6 décembre. — Après avoir dit à la princesse combien j’étais pénétrée des bontés qu’on avait pour moi, je suis allée remercier le roi au drawing-room. L’appartement étant chauffé outre mesure, et mes porteurs de chaise ne se trouvant pas là au moment où je sortais, j’ai attrapé un bon rhume. Soupé chez Mme de Montandre[1] avec lady Dorchester, Mme de Kielmansegge et l’ambassadrice de Venise, Mme Tron[2]. M. Methuen[3], le seul homme présent, faisait les yeux doux à Mme de Kielmansegge. Vers la fin du repas, une lettre est remise à Mme Tron. C’est monsieur son mari qui lui enjoint de rentrer au plus vite : le bonhomme est un jaloux de la vieille école. Elle au contraire, charmée de se trouver en pays libre, veut adopter nos usages et vivre comme tout le monde. De cette diversité d’opinions, il résulte qu’elle est souvent grondée et parfois battue, si la chronique dit vrai, Ce dernier point la désoblige, mais de tout le reste elle n’a cure, et on l’a surnommée la Beauté sans souci.

8 décembre. — Bernstorff est venu se plaindre à moi de lord Halifax, de l’orgueil insupportable qu’il déploie vis-à-vis de ses collègues (lesquels lui donnent bien quelque sujet de plainte par la manière dont quelques-uns d’entre eux disposent sans égard pour lui des places et emplois publics), ainsi que de ses accointances familières avec lord Oxford (il nie la chose) ; on voudrait aussi qu’il se prêtât à éteindre toutes les anciennes querelles, et il le promet.
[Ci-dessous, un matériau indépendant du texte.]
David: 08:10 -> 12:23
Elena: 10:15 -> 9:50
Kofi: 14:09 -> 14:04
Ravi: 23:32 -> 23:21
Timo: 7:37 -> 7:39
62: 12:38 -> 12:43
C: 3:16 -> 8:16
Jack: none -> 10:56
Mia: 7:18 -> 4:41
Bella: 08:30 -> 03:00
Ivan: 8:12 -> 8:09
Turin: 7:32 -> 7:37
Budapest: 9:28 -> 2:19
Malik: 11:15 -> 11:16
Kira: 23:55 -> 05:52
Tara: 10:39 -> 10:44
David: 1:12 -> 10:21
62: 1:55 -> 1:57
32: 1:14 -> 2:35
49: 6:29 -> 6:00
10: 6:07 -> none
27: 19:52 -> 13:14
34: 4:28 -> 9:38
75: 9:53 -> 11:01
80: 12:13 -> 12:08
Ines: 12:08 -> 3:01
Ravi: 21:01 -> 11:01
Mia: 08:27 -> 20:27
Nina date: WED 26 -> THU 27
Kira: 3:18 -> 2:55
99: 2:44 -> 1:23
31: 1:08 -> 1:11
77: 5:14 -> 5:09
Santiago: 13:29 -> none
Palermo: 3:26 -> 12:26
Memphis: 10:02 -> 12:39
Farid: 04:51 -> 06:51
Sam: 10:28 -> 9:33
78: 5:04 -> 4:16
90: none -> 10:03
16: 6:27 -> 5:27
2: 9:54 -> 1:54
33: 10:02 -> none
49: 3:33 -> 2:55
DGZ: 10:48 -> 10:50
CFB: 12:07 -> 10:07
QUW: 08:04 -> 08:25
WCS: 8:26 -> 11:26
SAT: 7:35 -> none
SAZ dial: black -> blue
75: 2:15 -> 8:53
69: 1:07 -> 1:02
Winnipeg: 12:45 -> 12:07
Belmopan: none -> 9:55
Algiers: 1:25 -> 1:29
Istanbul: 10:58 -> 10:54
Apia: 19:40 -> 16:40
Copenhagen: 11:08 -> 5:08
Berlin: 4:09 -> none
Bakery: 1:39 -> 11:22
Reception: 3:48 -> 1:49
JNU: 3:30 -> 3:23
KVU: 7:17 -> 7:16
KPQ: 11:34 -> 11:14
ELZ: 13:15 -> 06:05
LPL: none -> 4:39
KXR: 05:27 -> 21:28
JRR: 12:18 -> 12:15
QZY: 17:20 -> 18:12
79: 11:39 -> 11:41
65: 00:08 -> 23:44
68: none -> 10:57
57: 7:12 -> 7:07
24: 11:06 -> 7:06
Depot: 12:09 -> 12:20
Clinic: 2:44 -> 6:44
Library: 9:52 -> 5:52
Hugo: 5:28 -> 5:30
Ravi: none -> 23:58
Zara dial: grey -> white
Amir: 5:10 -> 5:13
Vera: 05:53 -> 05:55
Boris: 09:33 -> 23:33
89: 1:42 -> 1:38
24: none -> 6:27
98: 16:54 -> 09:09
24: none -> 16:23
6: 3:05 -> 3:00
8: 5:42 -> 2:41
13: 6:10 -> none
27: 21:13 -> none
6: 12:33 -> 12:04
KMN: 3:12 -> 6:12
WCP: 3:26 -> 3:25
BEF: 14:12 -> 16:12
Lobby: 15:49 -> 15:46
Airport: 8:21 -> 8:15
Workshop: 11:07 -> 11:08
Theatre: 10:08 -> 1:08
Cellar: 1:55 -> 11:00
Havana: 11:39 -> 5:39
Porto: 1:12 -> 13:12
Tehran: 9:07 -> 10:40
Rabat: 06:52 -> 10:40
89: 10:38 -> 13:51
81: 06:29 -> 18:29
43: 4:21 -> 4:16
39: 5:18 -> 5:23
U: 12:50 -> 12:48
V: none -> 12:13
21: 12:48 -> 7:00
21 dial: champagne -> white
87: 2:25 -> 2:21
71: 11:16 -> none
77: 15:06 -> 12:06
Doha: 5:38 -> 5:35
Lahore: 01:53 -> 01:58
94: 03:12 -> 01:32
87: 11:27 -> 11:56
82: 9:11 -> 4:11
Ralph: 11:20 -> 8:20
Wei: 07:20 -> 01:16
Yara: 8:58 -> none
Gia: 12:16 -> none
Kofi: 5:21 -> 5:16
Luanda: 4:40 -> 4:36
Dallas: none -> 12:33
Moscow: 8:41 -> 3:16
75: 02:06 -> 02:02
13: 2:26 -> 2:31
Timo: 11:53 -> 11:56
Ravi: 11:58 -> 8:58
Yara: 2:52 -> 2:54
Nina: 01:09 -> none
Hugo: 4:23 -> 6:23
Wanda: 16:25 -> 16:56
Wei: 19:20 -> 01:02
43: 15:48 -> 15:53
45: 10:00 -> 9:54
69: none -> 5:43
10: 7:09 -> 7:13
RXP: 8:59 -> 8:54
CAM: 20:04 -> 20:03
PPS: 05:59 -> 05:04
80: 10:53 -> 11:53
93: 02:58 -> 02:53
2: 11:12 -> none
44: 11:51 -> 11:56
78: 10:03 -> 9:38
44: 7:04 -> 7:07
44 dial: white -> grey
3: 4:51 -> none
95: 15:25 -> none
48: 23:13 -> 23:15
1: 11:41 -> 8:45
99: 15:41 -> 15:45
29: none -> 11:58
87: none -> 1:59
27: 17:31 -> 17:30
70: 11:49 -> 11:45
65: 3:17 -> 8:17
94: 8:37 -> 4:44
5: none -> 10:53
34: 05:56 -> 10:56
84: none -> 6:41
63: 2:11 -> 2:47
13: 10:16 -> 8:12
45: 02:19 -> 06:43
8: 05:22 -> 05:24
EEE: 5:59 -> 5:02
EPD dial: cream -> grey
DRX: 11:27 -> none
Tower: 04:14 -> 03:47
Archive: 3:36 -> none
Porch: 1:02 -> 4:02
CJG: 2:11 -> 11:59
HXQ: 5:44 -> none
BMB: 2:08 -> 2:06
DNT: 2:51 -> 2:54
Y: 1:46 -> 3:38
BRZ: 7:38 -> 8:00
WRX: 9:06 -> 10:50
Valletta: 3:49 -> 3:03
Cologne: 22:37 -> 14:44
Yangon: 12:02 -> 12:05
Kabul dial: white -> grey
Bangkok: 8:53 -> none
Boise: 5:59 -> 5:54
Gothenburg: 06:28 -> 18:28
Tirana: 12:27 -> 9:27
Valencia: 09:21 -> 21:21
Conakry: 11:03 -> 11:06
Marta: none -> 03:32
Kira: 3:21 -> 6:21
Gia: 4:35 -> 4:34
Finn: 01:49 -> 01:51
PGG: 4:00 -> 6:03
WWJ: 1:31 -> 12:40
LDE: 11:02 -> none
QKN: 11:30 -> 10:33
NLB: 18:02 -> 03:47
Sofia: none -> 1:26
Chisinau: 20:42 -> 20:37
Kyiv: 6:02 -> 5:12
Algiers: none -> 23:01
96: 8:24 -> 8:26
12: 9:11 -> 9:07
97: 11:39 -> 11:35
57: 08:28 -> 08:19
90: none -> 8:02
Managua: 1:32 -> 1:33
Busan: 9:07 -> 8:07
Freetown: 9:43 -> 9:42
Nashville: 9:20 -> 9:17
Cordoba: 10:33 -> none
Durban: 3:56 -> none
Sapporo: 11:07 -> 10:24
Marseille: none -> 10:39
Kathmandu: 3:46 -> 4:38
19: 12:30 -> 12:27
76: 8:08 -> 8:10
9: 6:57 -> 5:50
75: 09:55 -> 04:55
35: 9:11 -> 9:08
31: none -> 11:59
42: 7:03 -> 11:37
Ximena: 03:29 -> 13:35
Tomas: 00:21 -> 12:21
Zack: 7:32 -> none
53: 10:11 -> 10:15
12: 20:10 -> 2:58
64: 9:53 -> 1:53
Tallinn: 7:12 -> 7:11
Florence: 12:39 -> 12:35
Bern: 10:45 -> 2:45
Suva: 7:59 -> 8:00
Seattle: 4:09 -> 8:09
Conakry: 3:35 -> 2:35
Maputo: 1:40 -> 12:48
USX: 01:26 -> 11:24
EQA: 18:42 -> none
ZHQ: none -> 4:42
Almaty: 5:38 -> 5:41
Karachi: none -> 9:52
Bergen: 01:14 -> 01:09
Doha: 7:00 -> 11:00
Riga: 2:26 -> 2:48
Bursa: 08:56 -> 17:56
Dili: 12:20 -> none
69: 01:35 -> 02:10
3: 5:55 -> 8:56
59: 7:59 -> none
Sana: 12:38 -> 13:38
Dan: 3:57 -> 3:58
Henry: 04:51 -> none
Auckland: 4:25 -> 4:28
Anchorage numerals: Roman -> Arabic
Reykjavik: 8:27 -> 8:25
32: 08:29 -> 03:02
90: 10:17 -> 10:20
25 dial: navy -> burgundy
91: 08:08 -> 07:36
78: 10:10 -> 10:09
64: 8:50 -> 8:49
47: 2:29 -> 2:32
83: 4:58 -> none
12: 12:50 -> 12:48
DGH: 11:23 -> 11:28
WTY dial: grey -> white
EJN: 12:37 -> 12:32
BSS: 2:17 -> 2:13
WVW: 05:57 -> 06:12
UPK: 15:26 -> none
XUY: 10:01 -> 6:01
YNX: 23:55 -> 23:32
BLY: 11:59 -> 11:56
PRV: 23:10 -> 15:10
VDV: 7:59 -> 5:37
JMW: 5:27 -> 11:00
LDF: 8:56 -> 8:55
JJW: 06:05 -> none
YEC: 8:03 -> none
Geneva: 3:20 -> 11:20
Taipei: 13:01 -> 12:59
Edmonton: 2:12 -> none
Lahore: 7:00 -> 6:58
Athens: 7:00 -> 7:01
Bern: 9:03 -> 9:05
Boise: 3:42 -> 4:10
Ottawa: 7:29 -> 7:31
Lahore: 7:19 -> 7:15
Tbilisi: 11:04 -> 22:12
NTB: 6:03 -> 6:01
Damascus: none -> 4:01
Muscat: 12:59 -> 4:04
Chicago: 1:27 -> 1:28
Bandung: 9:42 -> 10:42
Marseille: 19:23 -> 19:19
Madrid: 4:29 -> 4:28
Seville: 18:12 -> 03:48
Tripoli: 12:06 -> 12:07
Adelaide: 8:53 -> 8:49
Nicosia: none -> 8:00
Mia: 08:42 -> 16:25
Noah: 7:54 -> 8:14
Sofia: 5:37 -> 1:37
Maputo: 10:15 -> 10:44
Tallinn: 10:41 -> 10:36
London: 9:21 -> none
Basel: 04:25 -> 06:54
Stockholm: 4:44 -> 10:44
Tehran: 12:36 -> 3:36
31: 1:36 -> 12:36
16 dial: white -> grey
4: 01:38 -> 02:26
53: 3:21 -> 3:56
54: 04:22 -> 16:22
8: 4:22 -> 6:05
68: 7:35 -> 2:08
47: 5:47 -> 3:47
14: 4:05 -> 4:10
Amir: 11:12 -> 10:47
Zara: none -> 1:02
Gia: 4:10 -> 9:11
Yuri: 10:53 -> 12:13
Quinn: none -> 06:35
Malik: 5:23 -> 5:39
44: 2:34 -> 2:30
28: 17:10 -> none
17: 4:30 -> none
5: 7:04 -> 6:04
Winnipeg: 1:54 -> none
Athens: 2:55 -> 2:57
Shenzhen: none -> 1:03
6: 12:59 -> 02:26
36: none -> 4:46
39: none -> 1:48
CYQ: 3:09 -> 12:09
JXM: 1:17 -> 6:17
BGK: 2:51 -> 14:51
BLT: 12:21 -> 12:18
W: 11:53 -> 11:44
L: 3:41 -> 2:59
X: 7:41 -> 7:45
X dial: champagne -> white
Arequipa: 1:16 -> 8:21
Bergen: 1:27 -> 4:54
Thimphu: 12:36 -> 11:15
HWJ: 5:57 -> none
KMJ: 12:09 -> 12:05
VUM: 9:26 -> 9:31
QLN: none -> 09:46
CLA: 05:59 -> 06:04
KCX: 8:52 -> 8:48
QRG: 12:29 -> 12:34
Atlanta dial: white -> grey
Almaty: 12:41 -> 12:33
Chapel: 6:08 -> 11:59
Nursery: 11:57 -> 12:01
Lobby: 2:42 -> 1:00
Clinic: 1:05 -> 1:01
Pour établir ses bons rapports avec lord Oxford, on n’a qu’un seul fait à invoquer, c’est que le tout-puissant ministre n’a pas encore dépouillé lord Dupplin d’une place promise à mylord Nottingham pour son gendre, sir Roger Mostyn. Lord Halifax motive ses refus sur ce que sir Roger doit des comptes au gouvernement, comptes dont on presse autant que possible la liquidation.

  1. Femme d’un La Rochefoucauld qui, passant en Angleterre avec Guillaume III, servit avec honneur dans les guerres de ce règne et aussi dans celles du temps de la reine Anne.
  2. Il y a un palais de ce nom à Venise.
  3. Fils du négociateur auquel on doit le fameux traité avec le Portugal.